[TASK DATA Boundary: Start]
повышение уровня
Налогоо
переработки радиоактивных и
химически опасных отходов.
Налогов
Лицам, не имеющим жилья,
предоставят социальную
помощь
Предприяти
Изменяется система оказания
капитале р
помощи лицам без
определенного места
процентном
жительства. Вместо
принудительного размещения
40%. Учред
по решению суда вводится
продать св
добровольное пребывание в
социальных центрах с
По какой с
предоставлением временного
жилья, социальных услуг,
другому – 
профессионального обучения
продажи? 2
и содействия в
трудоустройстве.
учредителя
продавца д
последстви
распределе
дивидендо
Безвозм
[TASK DATA Boundary: End]
**WHAT TO PRODUCE**
With no line skipped, repeat the records exactly.

**EXERCISE RESULT**
повышение уровня
Налогоо
переработки радиоактивных и
химически опасных отходов.
Налогов
Лицам, не имеющим жилья,
предоставят социальную
помощь
Предприяти
Изменяется система оказания
капитале р
помощи лицам без
определенного места
процентном
жительства. Вместо
принудительного размещения
40%. Учред
по решению суда вводится
продать св
добровольное пребывание в
социальных центрах с
По какой с
предоставлением временного
жилья, социальных услуг,
другому – 
профессионального обучения
продажи? 2
и содействия в
трудоустройстве.
учредителя
продавца д
последстви
распределе
дивидендо
Безвозм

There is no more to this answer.